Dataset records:
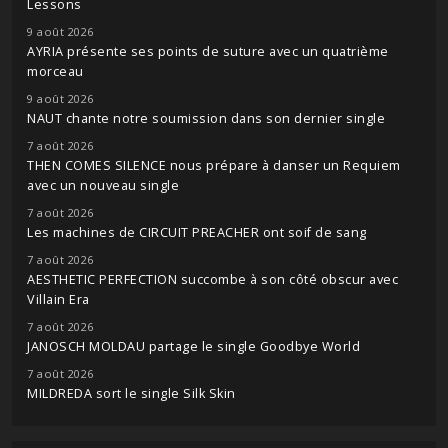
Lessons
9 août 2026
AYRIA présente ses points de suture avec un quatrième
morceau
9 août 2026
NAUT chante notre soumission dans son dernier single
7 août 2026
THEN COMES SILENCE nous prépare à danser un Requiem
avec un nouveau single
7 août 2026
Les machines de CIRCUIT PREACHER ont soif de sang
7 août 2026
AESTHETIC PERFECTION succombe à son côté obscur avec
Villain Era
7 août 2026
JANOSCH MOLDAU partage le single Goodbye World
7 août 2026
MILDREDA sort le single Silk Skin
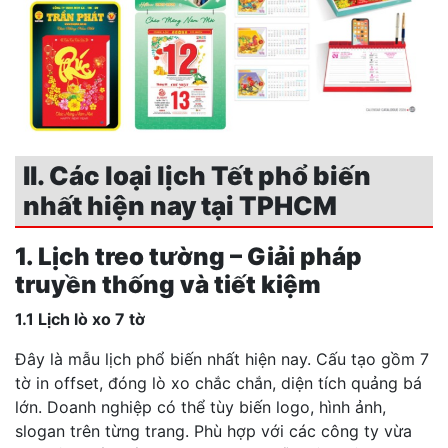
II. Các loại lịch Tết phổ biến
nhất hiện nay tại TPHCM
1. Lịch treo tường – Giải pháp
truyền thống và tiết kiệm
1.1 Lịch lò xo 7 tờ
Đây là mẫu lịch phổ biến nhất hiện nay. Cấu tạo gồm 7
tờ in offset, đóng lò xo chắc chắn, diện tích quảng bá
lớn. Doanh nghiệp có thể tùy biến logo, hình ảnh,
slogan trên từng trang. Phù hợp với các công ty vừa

WHAT TO PRODUCE: Could you output exactly the lines above, from the line with "THEN COMES SILENCE" up to and including the line with "tờ in offset, đóng", and nothing else, skipping the pictures?

ANSWER FOR THIS EXERCISE:
THEN COMES SILENCE nous prépare à danser un Requiem
avec un nouveau single
7 août 2026
Les machines de CIRCUIT PREACHER ont soif de sang
7 août 2026
AESTHETIC PERFECTION succombe à son côté obscur avec
Villain Era
7 août 2026
JANOSCH MOLDAU partage le single Goodbye World
7 août 2026
MILDREDA sort le single Silk Skin
II. Các loại lịch Tết phổ biến
nhất hiện nay tại TPHCM
1. Lịch treo tường – Giải pháp
truyền thống và tiết kiệm
1.1 Lịch lò xo 7 tờ
Đây là mẫu lịch phổ biến nhất hiện nay. Cấu tạo gồm 7
tờ in offset, đóng lò xo chắc chắn, diện tích quảng bá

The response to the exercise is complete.